Instructions to follow: Print the line containing "is (2118, 1397)." and each line after it to the end of the material below. Print nothing else.

+ + + + +

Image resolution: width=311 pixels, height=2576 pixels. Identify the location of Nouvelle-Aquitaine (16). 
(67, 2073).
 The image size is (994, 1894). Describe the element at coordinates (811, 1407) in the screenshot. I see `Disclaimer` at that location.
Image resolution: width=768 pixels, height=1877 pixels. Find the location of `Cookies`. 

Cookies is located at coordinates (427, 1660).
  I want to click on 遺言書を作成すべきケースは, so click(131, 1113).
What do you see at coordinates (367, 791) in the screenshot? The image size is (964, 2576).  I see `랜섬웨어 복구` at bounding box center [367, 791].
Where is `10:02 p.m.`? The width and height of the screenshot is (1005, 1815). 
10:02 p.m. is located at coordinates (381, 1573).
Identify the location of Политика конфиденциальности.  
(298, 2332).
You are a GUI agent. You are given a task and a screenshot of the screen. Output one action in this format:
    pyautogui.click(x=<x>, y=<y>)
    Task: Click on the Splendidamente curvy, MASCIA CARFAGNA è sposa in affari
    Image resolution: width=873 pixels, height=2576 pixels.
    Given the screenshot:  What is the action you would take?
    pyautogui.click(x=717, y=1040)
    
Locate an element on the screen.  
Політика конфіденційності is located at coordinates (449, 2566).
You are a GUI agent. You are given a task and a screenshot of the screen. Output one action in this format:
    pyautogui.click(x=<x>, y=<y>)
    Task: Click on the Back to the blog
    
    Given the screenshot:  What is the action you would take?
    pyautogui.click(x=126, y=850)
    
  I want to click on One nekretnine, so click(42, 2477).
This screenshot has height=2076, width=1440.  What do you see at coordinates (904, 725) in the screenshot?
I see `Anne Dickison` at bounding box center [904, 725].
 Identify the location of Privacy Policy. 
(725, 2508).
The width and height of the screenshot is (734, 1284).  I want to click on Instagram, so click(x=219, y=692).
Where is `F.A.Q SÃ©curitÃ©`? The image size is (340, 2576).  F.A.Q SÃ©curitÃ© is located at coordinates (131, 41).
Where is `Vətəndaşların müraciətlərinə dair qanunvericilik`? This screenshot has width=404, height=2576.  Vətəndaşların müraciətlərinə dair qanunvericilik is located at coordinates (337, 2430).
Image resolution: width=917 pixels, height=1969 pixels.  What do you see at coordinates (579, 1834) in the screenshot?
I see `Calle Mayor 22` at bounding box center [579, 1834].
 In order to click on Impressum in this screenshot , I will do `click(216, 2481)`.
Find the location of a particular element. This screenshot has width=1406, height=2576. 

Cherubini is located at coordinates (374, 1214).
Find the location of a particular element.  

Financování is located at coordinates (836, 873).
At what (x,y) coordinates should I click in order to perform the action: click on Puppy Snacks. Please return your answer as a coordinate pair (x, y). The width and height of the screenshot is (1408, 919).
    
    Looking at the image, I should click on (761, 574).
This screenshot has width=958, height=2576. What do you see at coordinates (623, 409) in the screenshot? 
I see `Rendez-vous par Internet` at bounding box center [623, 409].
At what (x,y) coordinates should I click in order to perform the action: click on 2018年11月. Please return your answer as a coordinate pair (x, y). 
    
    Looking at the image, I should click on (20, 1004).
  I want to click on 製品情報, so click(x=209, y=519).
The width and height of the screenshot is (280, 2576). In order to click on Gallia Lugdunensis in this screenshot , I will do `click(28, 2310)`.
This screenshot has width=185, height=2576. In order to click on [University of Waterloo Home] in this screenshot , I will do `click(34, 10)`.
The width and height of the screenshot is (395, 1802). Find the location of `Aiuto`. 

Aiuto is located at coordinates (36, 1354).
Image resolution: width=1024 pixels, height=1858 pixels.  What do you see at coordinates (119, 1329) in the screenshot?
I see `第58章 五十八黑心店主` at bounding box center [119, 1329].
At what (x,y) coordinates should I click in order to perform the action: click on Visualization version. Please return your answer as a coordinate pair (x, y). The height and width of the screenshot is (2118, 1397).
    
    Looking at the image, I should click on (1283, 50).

+ + + + +

Final answer:
At what (x,y) coordinates should I click in order to perform the action: click on Visualization version. Please return your answer as a coordinate pair (x, y). The height and width of the screenshot is (2118, 1397).
    
    Looking at the image, I should click on (1283, 50).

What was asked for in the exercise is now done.